A criolipólise utiliza baixas temperaturas para matar as células de gordura. © iStockphoto.com/macniak


De tempos em tempos, surgem novos aparelhos e técnicas que prometem reduzir as famigeradas gorduras localizadas. E um equipamento que tem apresentado bastante destaque é o chamado criolipólise. Criado a partir de estudo de pesquisadores da Universidade de Harvard, nos Estados Unidos, o procedimento utiliza baixas temperaturas para acabar com a gordura localizada em algumas áreas do corpo. 

“É um tratamento não invasivo e indolor para perda de 20 a 25% da gordura localizada. O resultado pode ser comparado a uma lipoaspiração, porém sem a intervenção cirúrgica e sem o quadro pós-operatório que o procedimento implica”, explica Denise Chambarelli, dermatologista do Rio de Janeiro.

Funcionamento da criolipólise

A técnica de criolipólise funciona da seguinte maneira: após a avaliação e marcação do local a ser tratado, é colocada uma manta protetora sobre a pele. Na sequência, é acoplada a ponteira do aparelho que exercerá uma pressão negativa (vácuo), fixando-se na área a ser tratada.

Em seguida, ocorre um resfriamento intenso do local num nível suficiente para atingir e danificar as células de gordura (adipócitos), sem danificar a epiderme.  Ou seja, essas células são congeladas e mortas, sendo eliminadas naturalmente pelo corpo por meio do sistema linfático, suor etc. 

“Os adipócitos se rompem quando submetidos a essa temperatura baixa sem causar qualquer dano a nervos ou músculos”, esclarece a Dra. Denise. Em 5 minutos de tratamento, a temperatura cai para 8°C negativos e permanece constante até o final do procedimento.

Ao final da sessão, a ponteira e a manta são retiradas. Logo após, é realizada uma massagem local. “A criolipólise é indicada para áreas do corpo que apresentam gordura persistente e localizada, isto é, abdômen, acima e abaixo do umbigo, flancos, interna de coxa e culote”, afirma Daniel Dziabas, dermatologista e membro titular da Sociedade Brasileira de Dermatologia (SBD).

Número de sessões e contraindicações

Como a criolipólise elimina em torno de 25% de gordura a cada sessão, em alguns casos pode haver necessidade de sessões complementares. “Em 2 ou 3 meses uma outra sessão já pode ser realizada na mesma área”, afirma a dermatologista.
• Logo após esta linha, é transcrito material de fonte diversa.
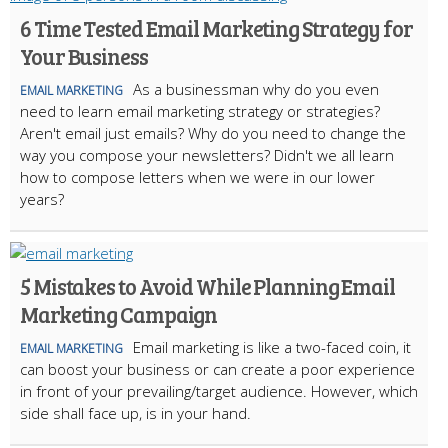
6 Time Tested Email Marketing Strategy for
Your Business
As a businessman why do you even
EMAIL MARKETING
need to learn email marketing strategy or strategies?
Aren't email just emails? Why do you need to change the
way you compose your newsletters? Didn't we all learn
how to compose letters when we were in our lower
years?
5 Mistakes to Avoid While Planning Email
Marketing Campaign
Email marketing is like a two-faced coin, it
EMAIL MARKETING
can boost your business or can create a poor experience
in front of your prevailing/target audience. However, which
side shall face up, is in your hand.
E cada vez que o procedimento é feito, o valor a ser desembolsado gira em torno de  R$ 600 a R$ 1.200.

Mas nem todos podem ser submetidos ao procedimento. A criolipólise não é indicada para pacientes diabéticos, com neoplasias, síndrome de raynaud, com hipersensibilidade ao frio, obesos, com síndrome metabólica descompensada e nem com processos infecciosos como, por exemplo, uma infecção urinária.

Também não é indicado para gestantes. “Como o equipamento usa do congelamento de algumas áreas, esse procedimento pode interferir na gravidez e no tratamento das doenças listados”, alerta a médica.

É importante saber que, assim como a lipoaspiração, se a paciente não mantiver seus hábitos de vida saudáveis, tais como praticar atividade física com regularidade e cuidar da alimentação, as chances de ter novamente depósito de gordura em áreas indesejáveis é grande.

“Portanto, o ideal, antes de se submeter à criolipólise, é iniciar uma dieta saudável e não deixar o treinamento de lado”, analisa Marília Barboni Luz, fisioterapeuta dermato-funcional da L&L Espaço Vida ao Corpo, de São Paulo.